Zupass kommt ihm auch, dass er in Mannheim die nötige Zeit erhalten wird, um sich an das höhere Niveau zu gewöhnen. Er wird zunächst auf dem rechten Flügel die Nummer 2 hinter Patrick Groetzki sein. Der 35-Jährige gehört(e) zu den besten Spielern auf seiner Position. «Das war ebenfalls ein Faktor bei meinem Entscheid. Ich kann sehr viel lernen von ihm und unbeschwert aufspielen», sagt Steenaerts.

Ein Plus von Steenaerts ist, dass er auch in der Defensive auf der Halbposition eine wichtige Rolle einnehmen kann, was bei weitem nicht bei jedem Flügel der Fall ist. «Ich spiele genau so gerne in der Verteidigung wie in der Offensive», sagt er. «Meistens schauen die Fans nur auf den Angriff, die Defensive ist jedoch genau so wichtig, wenn nicht noch wichtiger.» Diese Stärke hob denn auch Uwe Gensheimer, der sportliche Leiter der Löwen, hervor: «Das macht unser System noch einmal variabler.»

Gedanken über den Handball hinaus

Der in Römerswil im Kanton Luzern aufgewachsene Steenaerts begann mit sieben Jahren in einer Ballspielgruppe mit Handball. Eine andere Sportart übte er nie aus. «Es ist ein Sport, der alles beinhaltet – Emotionen, Taktik, Tempo», beschreibt er die Faszination. Ein explizites Hobby hat er nicht, am besten schaltet er ab, wenn er Zeit mit seiner Familie – er hat drei jüngere Schwestern – oder mit der Freundin verbringt.

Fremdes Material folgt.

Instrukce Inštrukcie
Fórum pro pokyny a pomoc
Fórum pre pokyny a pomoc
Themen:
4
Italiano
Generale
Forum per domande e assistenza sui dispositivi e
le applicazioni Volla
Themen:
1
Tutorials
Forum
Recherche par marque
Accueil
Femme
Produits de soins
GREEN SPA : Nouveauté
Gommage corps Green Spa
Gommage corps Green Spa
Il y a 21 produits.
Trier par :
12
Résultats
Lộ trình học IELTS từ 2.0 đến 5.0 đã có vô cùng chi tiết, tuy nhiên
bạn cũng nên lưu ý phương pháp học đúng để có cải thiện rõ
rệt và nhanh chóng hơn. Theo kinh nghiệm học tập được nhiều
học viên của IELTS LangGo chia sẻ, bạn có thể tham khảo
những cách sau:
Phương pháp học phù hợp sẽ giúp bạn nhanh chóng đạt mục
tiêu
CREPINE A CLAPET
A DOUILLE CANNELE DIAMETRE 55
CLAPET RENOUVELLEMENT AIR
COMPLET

Mitte Mai absolviert Steenaerts die Matura-Prüfungen. Danach will er zumindest ein Jahr voll auf Handball setzen. «In Zukunft ist aber sicher das Ziel, etwas daneben zu machen. Es ist wichtig, einen Plan B zu haben.» Sein Gehalt verrät er selbstredend nicht, sagt aber dazu: «Es ist nicht so, dass man extrem viel verdient, ich bin jedoch glücklich über meinen Lohn. Ich spiele nicht wegen des Geldes, sondern weil es mir Spass macht.»

Lehrgeld gezahlt

Spass hat er derzeit einigen an der WM, die für die SHV-Auswahl schon jetzt als Erfolg bezeichnet werden kann. In der letzten Partie treffen die Schweizer am Samstag um 15.30 Uhr auf Italien. Mit einem Sieg würden sie ihre Hauptrundengruppe im 3. Rang abschliessen und damit die WM zwischen den Plätzen 9 und 12 beenden. «Italien macht einen sehr guten Job, sie sind auf einem ähnlichen Weg wie wir. Aber eigentlich sind wir die bessere Mannschaft», sagt Steenaerts. Von daher ist er überzeugt, dass die Revanche für die 29:31-Niederlage am Yellow Cup gelingen wird.

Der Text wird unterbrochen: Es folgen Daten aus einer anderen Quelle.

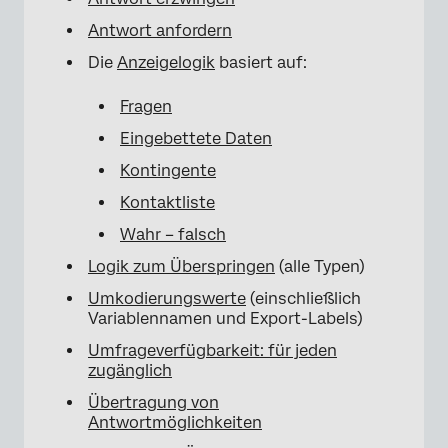
Antwort anfordern
Die
Anzeigelogik
basiert auf:
Fragen
Eingebettete Daten
Kontingente
Kontaktliste
Wahr – falsch
Logik zum Überspringen
(alle Typen)
Umkodierungswerte
(einschließlich
Variablennamen und Export-Labels)
Umfrageverfügbarkeit: für jeden
zugänglich
Übertragung von
Antwortmöglichkeiten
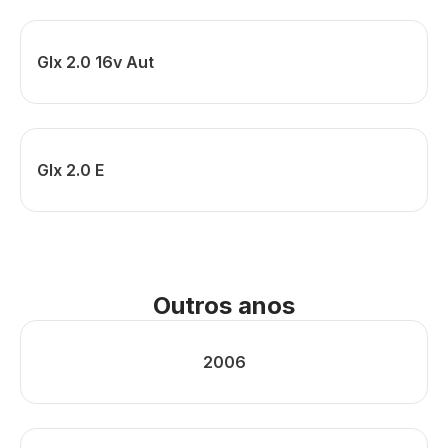
Glx 2.0 16v Aut
Glx 2.0 E
Outros anos
2006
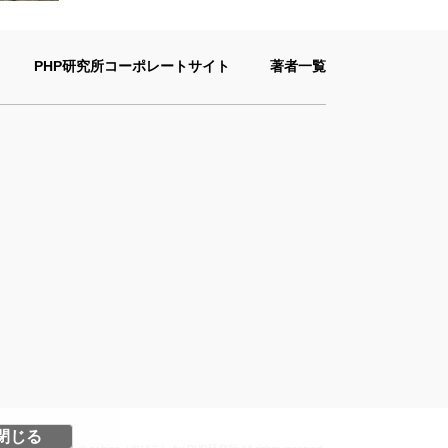
PHP研究所コーポレートサイト
著者一覧
閉じる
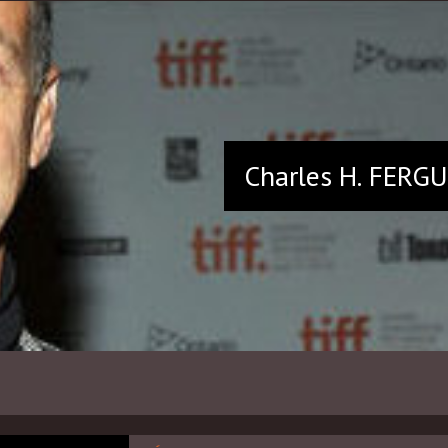
Charles H.
FERG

An ihm soll es nicht liegen. Zwar musste Steenaerts im Spiel gegen Deutschland gegen Andreas Wolff, einen der besten Goalies der Welt, Lehrgeld zahlen, betrug seine Erfolgsquote in dieser Partie doch lediglich 40 Prozent. Seither aber verwertete er 12 von 14 Abschlüssen, wobei er im entscheidenden Spiel um den Einzug in die Hauptrunde gegen Polen (30:28) vier Tore aus vier Versuchen erzielte. Das unterstreicht den Eindruck, den er im Café hinterlässt.